* _Records from a data source_:
⟨

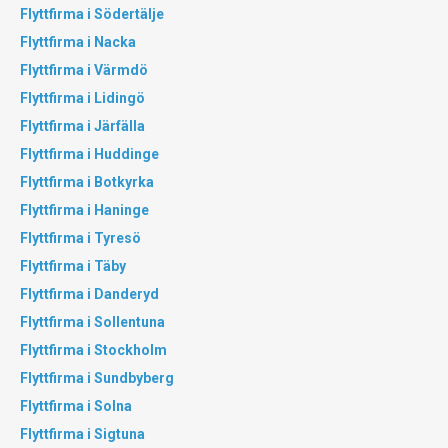
Flyttfirma i Södertälje
Flyttfirma i Nacka
Flyttfirma i Värmdö
Flyttfirma i Lidingö
Flyttfirma i Järfälla
Flyttfirma i Huddinge
Flyttfirma i Botkyrka
Flyttfirma i Haninge
Flyttfirma i Tyresö
Flyttfirma i Täby
Flyttfirma i Danderyd
Flyttfirma i Sollentuna
Flyttfirma i Stockholm
Flyttfirma i Sundbyberg
Flyttfirma i Solna
Flyttfirma i Sigtuna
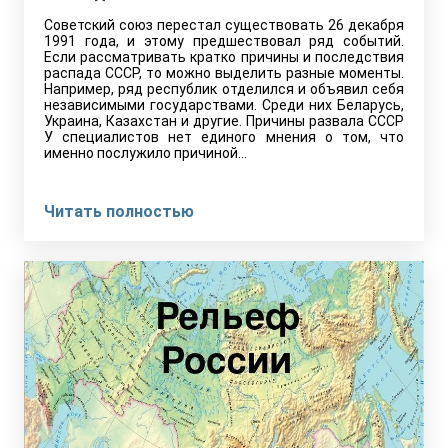
Советский союз перестал существовать 26 декабря
1991 года, и этому предшествовал ряд событий.
Если рассматривать кратко причины и последствия
распада СССР, то можно выделить разные моменты.
Например, ряд республик отделился и объявил себя
независимыми государствами. Среди них Беларусь,
Украина, Казахстан и другие. Причины развала СССР
У специалистов нет единого мнения о том, что
именно послужило причиной…
Читать полностью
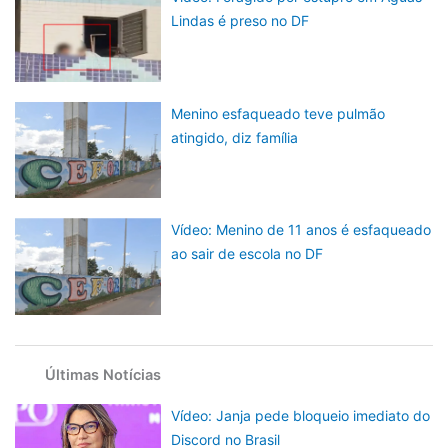
Lindas é preso no DF
Menino esfaqueado teve pulmão
atingido, diz família
Vídeo: Menino de 11 anos é esfaqueado
ao sair de escola no DF
Últimas Notícias
Vídeo: Janja pede bloqueio imediato do
Discord no Brasil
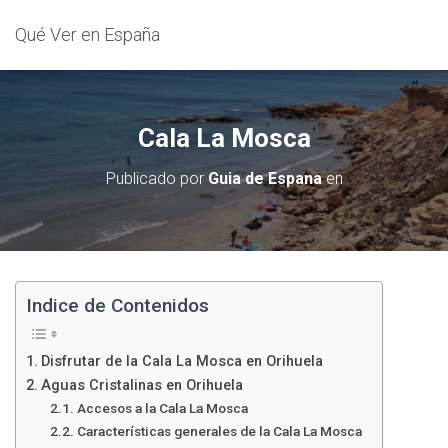
Qué Ver en España
Cala La Mosca
Publicado por
Guia de Espana
en
Indice de Contenidos
Disfrutar de la Cala La Mosca en Orihuela
Aguas Cristalinas en Orihuela
Accesos a la Cala La Mosca
Características generales de la Cala La Mosca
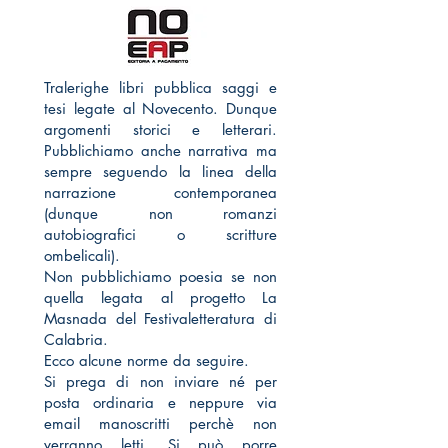
Tralerighe libri pubblica saggi e
tesi legate al Novecento. Dunque
argomenti storici e letterari.
Pubblichiamo anche narrativa ma
sempre seguendo la linea della
narrazione contemporanea
(dunque non romanzi
autobiografici o scritture
ombelicali).
Non pubblichiamo poesia se non
quella legata al progetto La
Masnada del Festivaletteratura di
Calabria.
Ecco alcune norme da seguire.
Si prega di non inviare né per
posta ordinaria e neppure via
email manoscritti perchè non
verranno letti. Si può porre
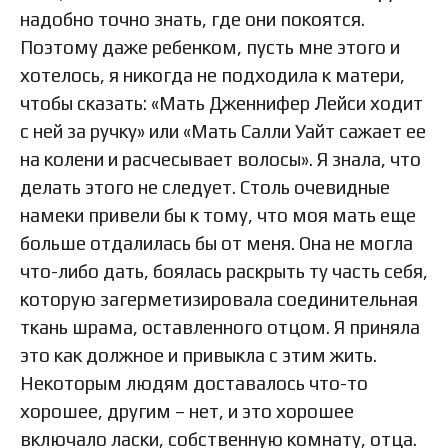
надобно точно знать, где они покоятся.
Поэтому даже ребенком, пусть мне этого и
хотелось, я никогда не подходила к матери,
чтобы сказать: «Мать Дженнифер Лейси ходит
с ней за ручку» или «Мать Салли Уайт сажает ее
на колени и расчесывает волосы». Я знала, что
делать этого не следует. Столь очевидные
намеки привели бы к тому, что моя мать еще
больше отдалилась бы от меня. Она не могла
что-либо дать, боялась раскрыть ту часть себя,
которую загерметизировала соединительная
ткань шрама, оставленного отцом. Я приняла
это как должное и привыкла с этим жить.
Некоторым людям доставалось что-то
хорошее, другим – нет, и это хорошее
включало ласки, собственную комнату, отца.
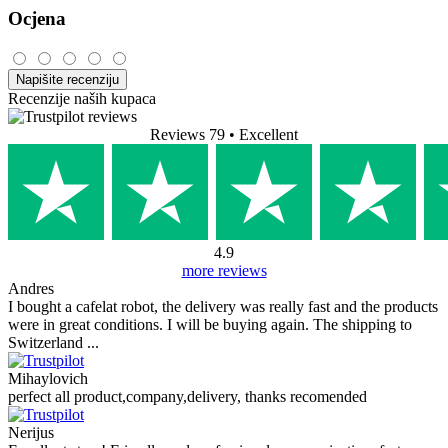
Ocjena
Napišite recenziju
Recenzije naših kupaca
Reviews 79
• Excellent
4.9
more reviews
Andres
I bought a cafelat robot, the delivery was really fast and the products
were in great conditions. I will be buying again. The shipping to
Switzerland ...
Mihaylovich
perfect all product,company,delivery, thanks recomended
Nerijus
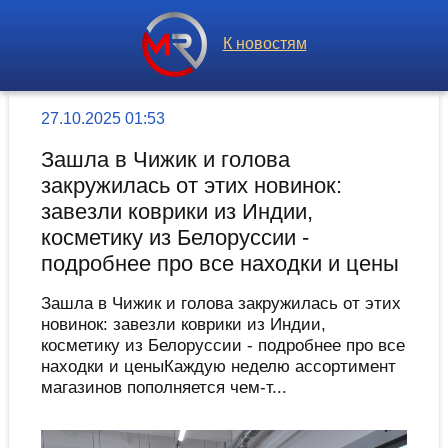
К новостям
27.10.2025 01:53
Зашла в Чижик и голова
закружилась от этих новинок:
завезли коврики из Индии,
косметику из Белоруссии -
подробнее про все находки и цены
Зашла в Чижик и голова закружилась от этих
новинок: завезли коврики из Индии,
косметику из Белоруссии - подробнее про все
находки и ценыКаждую неделю ассортимент
магазинов пополняется чем-т...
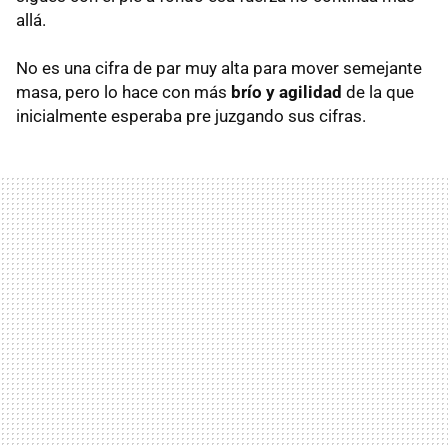
allá.
No es una cifra de par muy alta para mover semejante
masa, pero lo hace con más
brío y agilidad
de la que
inicialmente esperaba pre juzgando sus cifras.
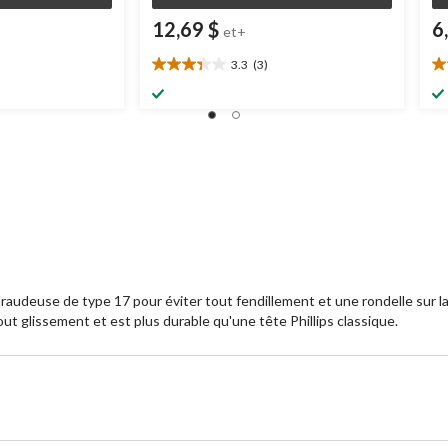
12,69 $
6
et+
3.3
(3)
3.3
5.
étoile(s)
ét
sur
su
5.
5.
3
1
évaluations
év
audeuse de type 17 pour éviter tout fendillement et une rondelle sur la 
ut glissement et est plus durable qu'une tête Phillips classique.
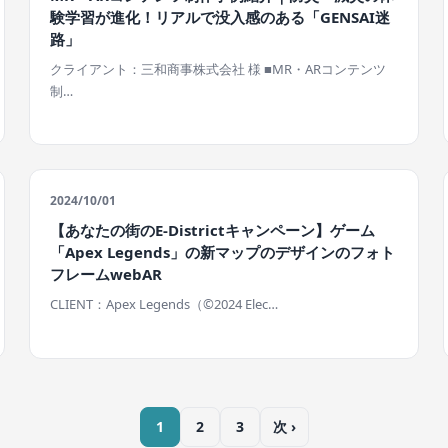
験学習が進化！リアルで没入感のある「GENSAI迷
路」
クライアント：三和商事株式会社 様 ■MR・ARコンテンツ
制…
2024/10/01
【あなたの街のE-Districtキャンペーン】ゲーム
「Apex Legends」の新マップのデザインのフォト
フレームwebAR
CLIENT：Apex Legends（©2024 Elec…
1
2
3
次 ›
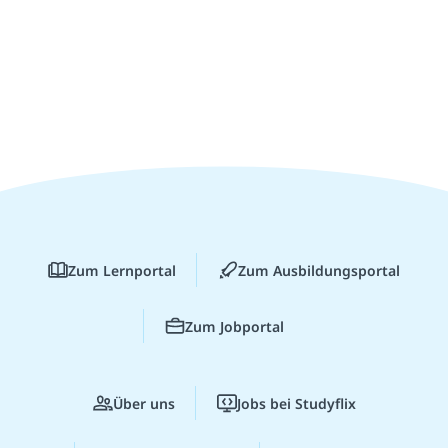
Zum Lernportal
Zum Ausbildungsportal
Zum Jobportal
Über uns
Jobs bei Studyflix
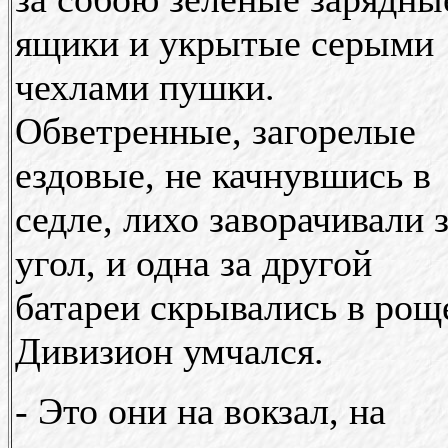
ящики и укрытые серыми
чехлами пушки.
Обветренные, загорелые
ездовые, не качнувшись в
седле, лихо заворачивали 
угол, и одна за другой
батареи скрывались в рощ
Дивизион умчался.
- Это они на вокзал, на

⟩

* _EXERCISE DETAILS_: Find the lines above that contain the word "Menino" and copy each one.

* _RESULT OF THIS EXERCISE_:
Menino esfaqueado teve pulmão
Vídeo: Menino de 11 anos é esfaqueado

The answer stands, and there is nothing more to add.